Miami’s rising status as an international hub, which has helped land it in the top spot of the inaugural FT-Nikkei Investing in American ranking of the best US cities for foreign businesses, has coincided with a similar rise as a place of choice for domestic investors. Financiers from New York and tech entrepreneurs from California began moving to the city during the coronavirus pandemic, citing its light-touch lockdown measures and a warm climate that made working from home tolerable. Overseas investors followed suit. Even as foreign direct investment US-wide plummeted in 2020, it jumped 70 per cent for Miami, with the UK, Panama and Spain leading the way, according to data from fDi Markets, an information provider owned by the Financial Times that tracks greenfield FDI, or cross-border investments that create new jobs and facilities. “Miami has traditionally marketed itself as the gateway to the Americas, and it’s still true,” says Ilona Vega Jaramillo, vice-president at the Beacon Council, Miami’s economic development organization. “But I would even say we are outgrowing that.

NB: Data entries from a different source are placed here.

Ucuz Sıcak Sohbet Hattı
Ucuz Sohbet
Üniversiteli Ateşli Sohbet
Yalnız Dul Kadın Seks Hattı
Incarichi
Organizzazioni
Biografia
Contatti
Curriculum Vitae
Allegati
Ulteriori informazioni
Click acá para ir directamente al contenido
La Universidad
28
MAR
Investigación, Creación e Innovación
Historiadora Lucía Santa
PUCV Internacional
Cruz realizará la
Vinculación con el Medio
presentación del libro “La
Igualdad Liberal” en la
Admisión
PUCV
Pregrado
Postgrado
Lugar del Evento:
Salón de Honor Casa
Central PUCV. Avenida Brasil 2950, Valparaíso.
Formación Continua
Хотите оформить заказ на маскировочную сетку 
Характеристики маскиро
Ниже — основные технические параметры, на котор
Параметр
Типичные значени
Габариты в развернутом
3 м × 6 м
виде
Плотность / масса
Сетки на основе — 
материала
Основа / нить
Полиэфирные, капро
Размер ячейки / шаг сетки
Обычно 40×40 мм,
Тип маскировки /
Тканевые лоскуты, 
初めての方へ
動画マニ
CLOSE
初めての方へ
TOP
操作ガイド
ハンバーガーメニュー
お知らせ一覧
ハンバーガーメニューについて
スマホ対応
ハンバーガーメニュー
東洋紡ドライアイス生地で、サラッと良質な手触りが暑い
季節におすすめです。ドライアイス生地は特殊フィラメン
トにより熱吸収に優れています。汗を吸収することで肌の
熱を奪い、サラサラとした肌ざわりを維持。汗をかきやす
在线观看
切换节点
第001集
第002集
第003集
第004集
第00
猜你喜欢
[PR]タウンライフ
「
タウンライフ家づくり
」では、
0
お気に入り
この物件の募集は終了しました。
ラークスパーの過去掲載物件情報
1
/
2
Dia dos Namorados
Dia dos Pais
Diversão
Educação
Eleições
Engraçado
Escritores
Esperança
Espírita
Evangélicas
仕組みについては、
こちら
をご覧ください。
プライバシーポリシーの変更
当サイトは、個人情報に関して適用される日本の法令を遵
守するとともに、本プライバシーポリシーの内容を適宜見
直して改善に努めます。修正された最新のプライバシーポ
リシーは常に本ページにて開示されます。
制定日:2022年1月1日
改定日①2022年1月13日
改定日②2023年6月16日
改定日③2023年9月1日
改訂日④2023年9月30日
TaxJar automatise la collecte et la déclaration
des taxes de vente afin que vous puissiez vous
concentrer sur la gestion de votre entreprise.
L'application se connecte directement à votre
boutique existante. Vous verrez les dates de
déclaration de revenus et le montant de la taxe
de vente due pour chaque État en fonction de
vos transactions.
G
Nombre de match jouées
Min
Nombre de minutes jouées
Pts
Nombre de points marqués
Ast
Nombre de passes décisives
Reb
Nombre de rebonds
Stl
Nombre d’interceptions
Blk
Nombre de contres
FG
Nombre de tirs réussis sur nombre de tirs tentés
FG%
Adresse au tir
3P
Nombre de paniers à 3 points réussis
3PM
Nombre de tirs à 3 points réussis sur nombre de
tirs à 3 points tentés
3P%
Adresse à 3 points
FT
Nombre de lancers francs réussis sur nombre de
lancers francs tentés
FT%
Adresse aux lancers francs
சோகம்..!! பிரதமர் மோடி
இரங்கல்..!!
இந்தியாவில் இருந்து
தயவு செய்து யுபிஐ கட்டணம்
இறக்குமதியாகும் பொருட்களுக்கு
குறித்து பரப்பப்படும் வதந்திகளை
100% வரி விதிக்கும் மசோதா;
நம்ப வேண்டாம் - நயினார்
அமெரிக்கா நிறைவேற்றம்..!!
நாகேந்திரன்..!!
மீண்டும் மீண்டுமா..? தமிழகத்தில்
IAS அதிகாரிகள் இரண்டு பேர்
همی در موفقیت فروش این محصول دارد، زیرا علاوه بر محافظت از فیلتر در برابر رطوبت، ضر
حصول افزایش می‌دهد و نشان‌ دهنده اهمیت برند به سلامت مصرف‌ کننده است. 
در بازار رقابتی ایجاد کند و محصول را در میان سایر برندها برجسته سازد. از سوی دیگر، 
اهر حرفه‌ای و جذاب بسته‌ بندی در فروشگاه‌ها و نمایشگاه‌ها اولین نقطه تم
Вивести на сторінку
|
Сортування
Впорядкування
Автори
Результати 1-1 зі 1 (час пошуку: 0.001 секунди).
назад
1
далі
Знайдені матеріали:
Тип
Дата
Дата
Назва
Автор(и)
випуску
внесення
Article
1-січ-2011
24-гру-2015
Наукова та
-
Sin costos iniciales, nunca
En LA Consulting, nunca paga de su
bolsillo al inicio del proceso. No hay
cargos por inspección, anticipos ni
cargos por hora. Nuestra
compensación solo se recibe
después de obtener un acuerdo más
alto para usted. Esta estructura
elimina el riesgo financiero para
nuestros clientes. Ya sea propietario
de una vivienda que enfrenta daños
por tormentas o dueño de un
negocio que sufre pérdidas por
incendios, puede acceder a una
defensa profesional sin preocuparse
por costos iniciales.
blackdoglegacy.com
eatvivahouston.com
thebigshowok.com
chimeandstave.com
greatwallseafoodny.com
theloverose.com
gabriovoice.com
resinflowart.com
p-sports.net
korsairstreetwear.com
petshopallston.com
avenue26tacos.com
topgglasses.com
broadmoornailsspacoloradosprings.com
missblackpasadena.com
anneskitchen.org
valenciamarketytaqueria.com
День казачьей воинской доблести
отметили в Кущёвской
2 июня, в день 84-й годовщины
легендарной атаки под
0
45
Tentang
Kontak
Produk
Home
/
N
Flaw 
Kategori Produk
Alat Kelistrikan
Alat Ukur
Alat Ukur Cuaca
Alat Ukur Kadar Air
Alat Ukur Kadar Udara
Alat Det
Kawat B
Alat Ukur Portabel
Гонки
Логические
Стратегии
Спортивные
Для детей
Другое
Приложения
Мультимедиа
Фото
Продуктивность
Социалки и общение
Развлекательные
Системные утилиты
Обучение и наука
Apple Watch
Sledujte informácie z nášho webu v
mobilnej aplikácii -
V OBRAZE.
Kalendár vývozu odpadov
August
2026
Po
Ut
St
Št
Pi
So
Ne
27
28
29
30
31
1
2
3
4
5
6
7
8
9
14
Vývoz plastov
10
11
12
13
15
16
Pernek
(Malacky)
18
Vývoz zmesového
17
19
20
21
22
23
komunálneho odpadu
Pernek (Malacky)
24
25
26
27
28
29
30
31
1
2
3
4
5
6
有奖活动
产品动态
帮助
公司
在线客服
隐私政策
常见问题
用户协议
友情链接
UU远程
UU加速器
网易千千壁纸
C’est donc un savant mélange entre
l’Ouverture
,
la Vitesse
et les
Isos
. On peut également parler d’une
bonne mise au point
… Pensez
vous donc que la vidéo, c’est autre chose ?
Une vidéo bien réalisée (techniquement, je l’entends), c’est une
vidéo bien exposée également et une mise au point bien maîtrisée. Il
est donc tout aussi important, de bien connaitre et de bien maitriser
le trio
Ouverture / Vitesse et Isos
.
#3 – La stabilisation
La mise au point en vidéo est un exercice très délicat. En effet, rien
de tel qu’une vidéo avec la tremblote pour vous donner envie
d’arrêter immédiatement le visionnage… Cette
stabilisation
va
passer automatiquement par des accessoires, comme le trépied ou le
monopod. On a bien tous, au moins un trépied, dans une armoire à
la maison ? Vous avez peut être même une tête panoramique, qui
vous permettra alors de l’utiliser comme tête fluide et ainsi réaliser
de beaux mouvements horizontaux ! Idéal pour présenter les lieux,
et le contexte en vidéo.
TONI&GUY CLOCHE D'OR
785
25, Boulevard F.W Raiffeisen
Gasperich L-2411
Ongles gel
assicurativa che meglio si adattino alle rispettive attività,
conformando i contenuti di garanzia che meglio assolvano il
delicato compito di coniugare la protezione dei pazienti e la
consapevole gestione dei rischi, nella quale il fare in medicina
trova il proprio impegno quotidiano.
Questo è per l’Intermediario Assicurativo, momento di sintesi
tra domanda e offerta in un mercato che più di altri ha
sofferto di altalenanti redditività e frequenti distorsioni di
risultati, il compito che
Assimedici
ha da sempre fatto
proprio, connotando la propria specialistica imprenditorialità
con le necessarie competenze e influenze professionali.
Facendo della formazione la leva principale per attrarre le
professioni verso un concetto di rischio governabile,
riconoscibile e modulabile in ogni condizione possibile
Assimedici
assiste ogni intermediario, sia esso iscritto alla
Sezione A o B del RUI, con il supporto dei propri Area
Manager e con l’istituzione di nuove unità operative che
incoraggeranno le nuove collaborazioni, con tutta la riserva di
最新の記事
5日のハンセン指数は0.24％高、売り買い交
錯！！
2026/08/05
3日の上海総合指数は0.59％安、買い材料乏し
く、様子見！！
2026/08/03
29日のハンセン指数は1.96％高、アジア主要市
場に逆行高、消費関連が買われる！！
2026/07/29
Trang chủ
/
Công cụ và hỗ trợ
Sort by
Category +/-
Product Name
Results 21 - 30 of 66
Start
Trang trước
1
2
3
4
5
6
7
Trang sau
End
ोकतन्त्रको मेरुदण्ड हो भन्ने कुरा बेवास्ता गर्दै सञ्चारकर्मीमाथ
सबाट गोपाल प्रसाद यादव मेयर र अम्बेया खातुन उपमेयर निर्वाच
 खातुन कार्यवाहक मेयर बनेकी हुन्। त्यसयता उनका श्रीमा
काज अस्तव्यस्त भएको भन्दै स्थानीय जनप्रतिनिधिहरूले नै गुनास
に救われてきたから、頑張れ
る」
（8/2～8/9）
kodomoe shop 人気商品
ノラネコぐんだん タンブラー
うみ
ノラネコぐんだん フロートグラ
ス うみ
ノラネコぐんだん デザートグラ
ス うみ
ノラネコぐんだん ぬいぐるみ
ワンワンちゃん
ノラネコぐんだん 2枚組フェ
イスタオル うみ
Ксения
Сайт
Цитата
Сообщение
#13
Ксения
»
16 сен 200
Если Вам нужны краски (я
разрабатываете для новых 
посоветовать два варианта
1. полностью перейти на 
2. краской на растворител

I think we are a global city centre now.”

Many locals give credit to Suarez, who put his city on the radar of new out-of-state investors with a playful four-word tweet in 2020: “How can I help?” (The tweet was in answer to a Silicon Valley executive’s suggestion that frustrated tech investors abandon Northern California for South Florida.) Suarez, who likes to call his city “the capital of capital”, followed up by creating more facilities to help businesses set up shop, including an office focused on assisting potential investors. For those from overseas, it didn’t hurt that more than half of Miami’s residents are foreign born, the highest proportion of any large US city. Suarez has been able to accomplish this repositioning almost entirely through the force of his personality; Miami’s mayor has limited executive powers, and the office is a part-time job. A Republican, he has managed to hew closely to the party’s historic reputation as a friend to business — local taxes remain low — while remaining openly critical of Donald Trump’s nativist, anti-immigrant policies. “The mayor’s done a really nice job of creating this snowball effect for us to take a look at it seriously,” says Kurt MacAlpine, chief executive of Canadian asset manager CI Financial. The company chose Miami for its US headquarters last year and recently doubled its lease at 830 Brickell, the newest office building in Miami’s financial district and home to other big names like Citadel, Microsoft, AerCap, and Thoma Bravo. The building is due for completion in January and expected rent has nearly doubled to $120 per square foot in three years.